I also found a comprehensive article on line, “The Medical System Should Have Been Prepared for Long COVID” by Alan Levinovitz, which presented a thorough description of the problem many patients have with physicians telling them their symptoms are “all in their heads.” Unfortunately, this now includes the symptoms of COVID-19 Long Haul Syndrome. In all fairness, I think most physicians try not to give patients that impression. For many years, I was often consulted to assist primary care and specialist physicians in “convincing” patients to think “both/and” about symptoms which could not be medically explained. In fact, that was part of my approach because, believe it or not, some patients were stuck in an “either/or” mindset about symptoms: physical vs psychological, body vs mind, eventually reaching invalidating conclusions like real vs not real. It’s not helpful, partly because physicians tend to get stuck in that mindset as well. We can’t seem to get the pizza out of the pan and into a cup.

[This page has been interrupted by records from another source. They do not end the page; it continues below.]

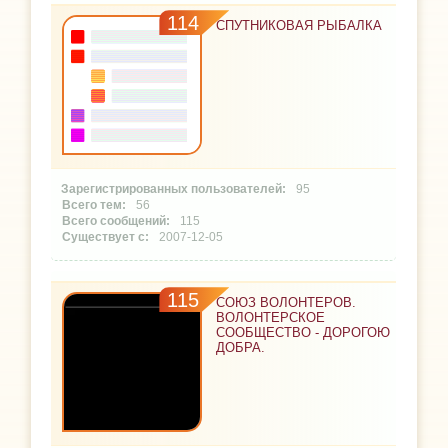
114
СПУТНИКОВАЯ РЫБАЛКА
95
56
115
2007-12-05
115
СОЮЗ ВОЛОНТЕРОВ.
ВОЛОНТЕРСКОЕ
СООБЩЕСТВО - ДОРОГОЮ
ДОБРА.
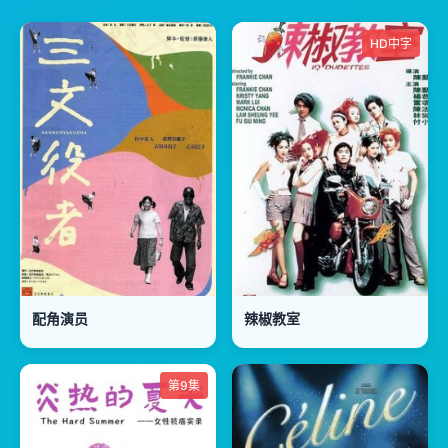
HD中字
配角演员
辣椒教室
第9集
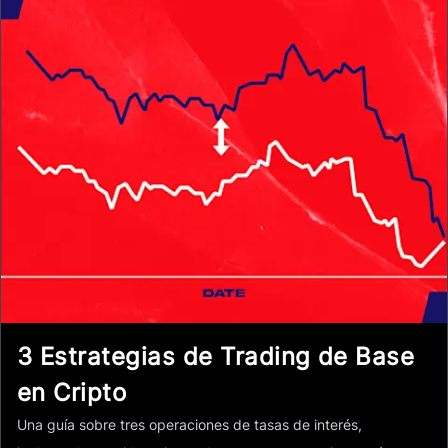
3 Estrategias de Trading de Base
en Cripto
Una guía sobre tres operaciones de tasas de interés,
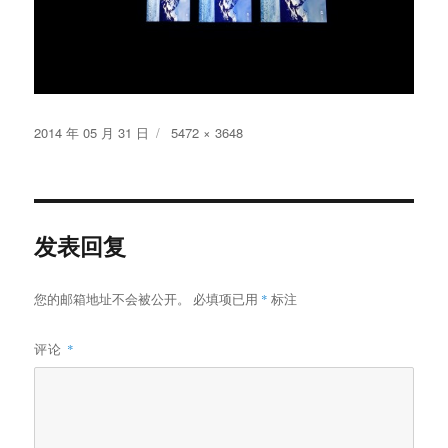
发
原
2014 年 05 月 31 日
5472 × 3648
布
始
于
尺
寸
发表回复
您的邮箱地址不会被公开。
必填项已用
*
标注
评论
*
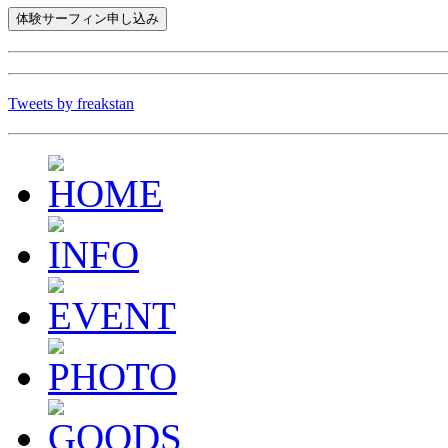
Tweets by freakstan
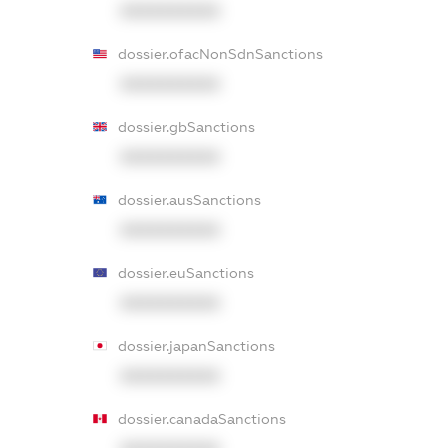
XXXXXXXXXX
dossier.ofacNonSdnSanctions
XXXXXXXXXX
dossier.gbSanctions
XXXXXXXXXX
dossier.ausSanctions
XXXXXXXXXX
dossier.euSanctions
XXXXXXXXXX
dossier.japanSanctions
XXXXXXXXXX
dossier.canadaSanctions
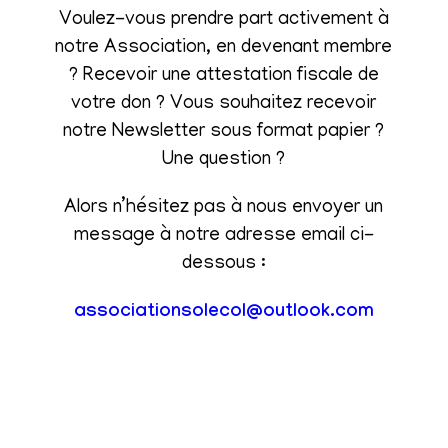
Voulez-vous prendre part activement à
notre Association, en devenant membre
? Recevoir une attestation fiscale de
votre don ? Vous souhaitez recevoir
notre Newsletter sous format papier ?
Une question ?
Alors n’hésitez pas à nous envoyer un
message à notre adresse email ci-
dessous :
associationsolecol@outlook.com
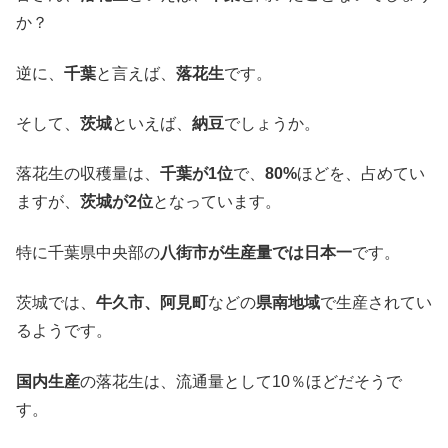
か？
逆に、
千葉
と言えば、
落花生
です。
そして、
茨城
といえば、
納豆
でしょうか。
落花生の収穫量は、
千葉が1位
で、
80%
ほどを、占めてい
ますが、
茨城が2位
となっています。
特に千葉県中央部の
八街市が生産量では日本一
です。
茨城では、
牛久市、阿見町
などの
県南地域
で生産されてい
るようです。
国内生産
の落花生は、流通量として10％ほどだそうで
す。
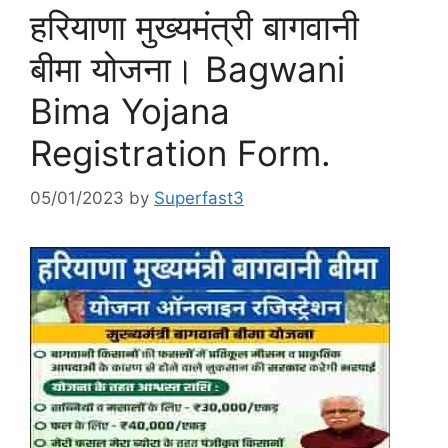
हरियाणा मुख्यमंत्री बागवानी
बीमा योजना। Bagwani
Bima Yojana
Registration Form.
05/01/2023
by
Superfast3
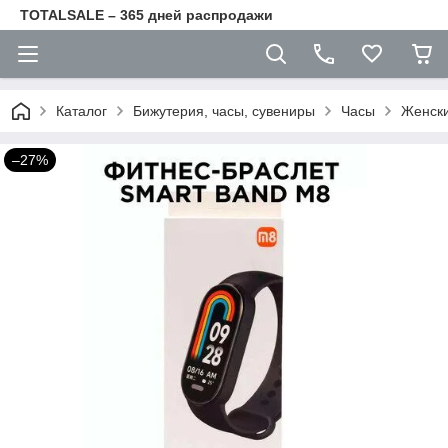
TOTALSALE – 365 дней распродажи
Каталог
Бижутерия, часы, сувениры
Часы
Женски
–27%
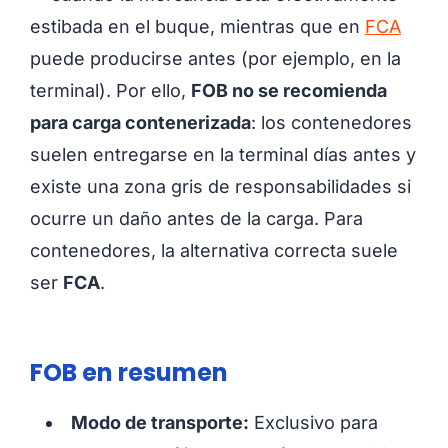
estibada en el buque, mientras que en
FCA
puede producirse antes (por ejemplo, en la
terminal). Por ello,
FOB no se recomienda
para carga contenerizada
: los contenedores
suelen entregarse en la terminal días antes y
existe una zona gris de responsabilidades si
ocurre un daño antes de la carga. Para
contenedores, la alternativa correcta suele
ser
FCA
.
FOB en resumen
Modo de transporte:
Exclusivo para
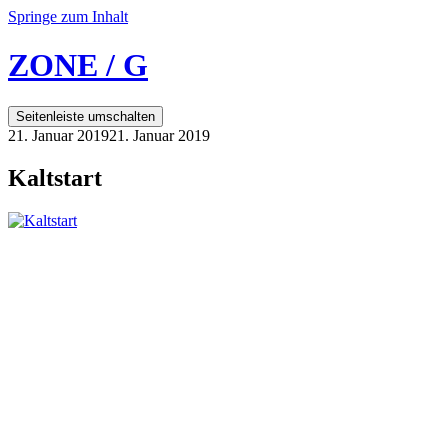
Springe zum Inhalt
ZONE / G
Seitenleiste umschalten
21. Januar 2019
21. Januar 2019
Kaltstart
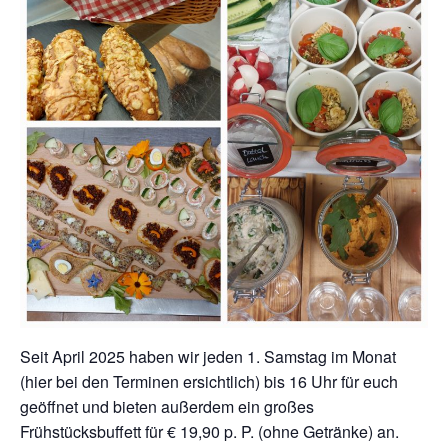
Seit April 2025 haben wir jeden 1. Samstag im Monat
(hier bei den Terminen ersichtlich) bis 16 Uhr für euch
geöffnet und bieten außerdem ein großes
Frühstücksbuffett für € 19,90 p. P. (ohne Getränke) an.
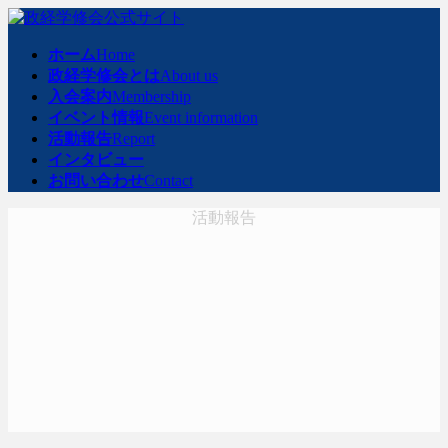
コ
ナ
ン
ビ
ホーム
Home
テ
ゲ
政経学修会とは
About us
ン
ー
入会案内
Membership
ツ
シ
イベント情報
Event information
へ
ョ
活動報告
Report
ス
ン
インタビュー
キ
に
お問い合わせ
Contact
ッ
移
プ
動
活動報告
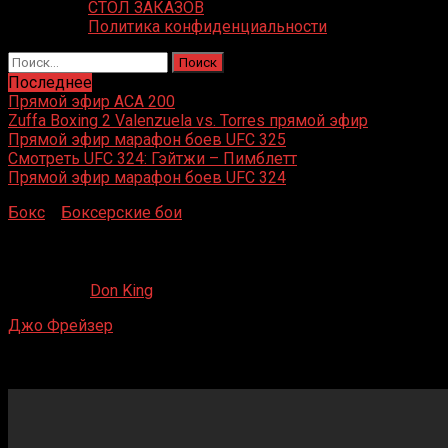
СТОЛ ЗАКАЗОВ
Политика конфиденциальности
Найти:
Последнее
Прямой эфир ACA 200
Zuffa Boxing 2 Valenzuela vs. Torres прямой эфир
Прямой эфир марафон боев UFC 325
Смотреть UFC 324: Гэйтжи – Пимблетт
Прямой эфир марафон боев UFC 324
Бокс
»
Боксерские бои
»
Джо Фрейзер – Джимми Эллис 
Джо Фрейзер – Джимми Эллис 2
01.09.2019
Don King
Джо Фрейзер
– Джимми Эллис 2
Junction Oval, Мельбурн, Австралия
2 марта 1975 года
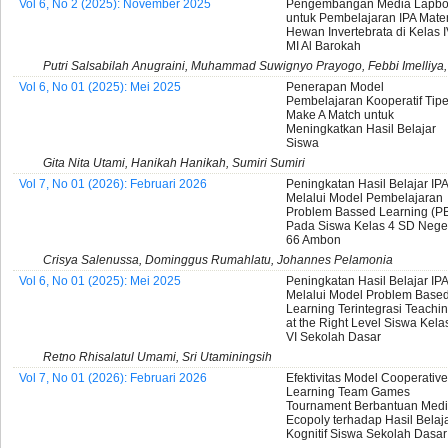
Vol 6, No 2 (2025): November 2025
Pengembangan Media Lapb
untuk Pembelajaran IPA Mater
Hewan Invertebrata di Kelas 
MI Al Barokah
Putri Salsabilah Anugraini, Muhammad Suwignyo Prayogo, Febbi Imelliya, 
Vol 6, No 01 (2025): Mei 2025
Penerapan Model
Pembelajaran Kooperatif Tip
Make A Match untuk
Meningkatkan Hasil Belajar
Siswa
Gita Nita Utami, Hanikah Hanikah, Sumiri Sumiri
Vol 7, No 01 (2026): Februari 2026
Peningkatan Hasil Belajar IPA
Melalui Model Pembelajaran
Problem Bassed Learning (P
Pada Siswa Kelas 4 SD Nege
66 Ambon
Crisya Salenussa, Dominggus Rumahlatu, Johannes Pelamonia
Vol 6, No 01 (2025): Mei 2025
Peningkatan Hasil Belajar IP
Melalui Model Problem Base
Learning Terintegrasi Teachi
at the Right Level Siswa Kela
VI Sekolah Dasar
Retno Rhisalatul Umami, Sri Utaminingsih
Vol 7, No 01 (2026): Februari 2026
Efektivitas Model Cooperative
Learning Team Games
Tournament Berbantuan Med
Ecopoly terhadap Hasil Belaj
Kognitif Siswa Sekolah Dasar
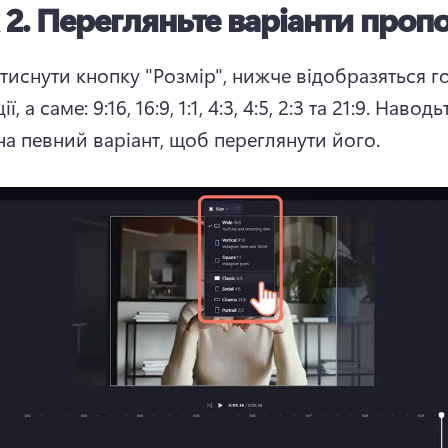
 2.
Перегляньте варіанти проп
тиснути кнопку "Розмір", нижче відобразяться го
, а саме: 9:16, 16:9, 1:1, 4:3, 4:5, 2:3 та 21:9. 
Наводьт
на певний варіант, щоб переглянути його.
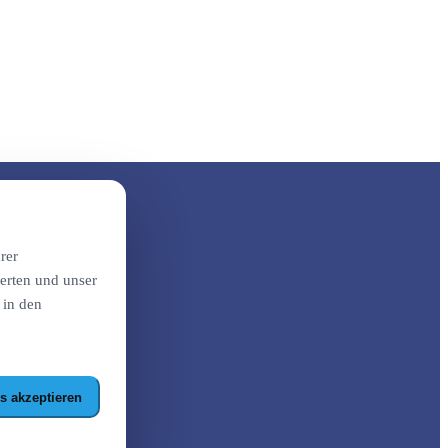
rer
erten und unser
 in den
s akzeptieren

Levinovitz mentions that some patients with COVID-19 Long Haul Syndrome have symptoms similar to another syndrome which had been linked to somatoform illness, Myalgic Encephalomyelitis/Chronic Fatigue Syndrome (ME/CFS). There is a great deal of information about it on the CDC website although the cause is still unknown. The CDC language treads very carefully on the issues of causation and treatment—and manage to draw a sort of dotted-line link between ME/CFS and COVID-19. It’s the same old pan.

Levinovitz also mentions Postural Orthostatic Tachycardia Syndrome (POTS), another poorly understood syndrome. I remember presenting a Grand Rounds about a patient with this POTS to my colleagues in the Psychiatry Department when I was an Assistant Professor. I invited the cardiologist who consulted me about the issue in one of his patients—who he suspected of having anxiety as the primary issue. Years later, I was consulted by another doctor about a different patient who definitely had abnormal test results (Tilt Table) consistent with POTS, did not suffer from anxiety, yet still thought psychiatry might have something to offer. The patient was puzzled but polite about why a psychiatrist was consulted. Pizza in the pan.

It’s very difficult for physicians to convey, in all humility, “I don’t know, but I still care.” The reasons why are complicated. The push for medical certainty, the packed medical clinic schedules, the limited time to spend with patients. It’s easy to say we must reimagine the way we practice medicine. It’s very hard to do. It’s a lot harder than reimagining the path from pizza in the traditional pan to pizza in a cup.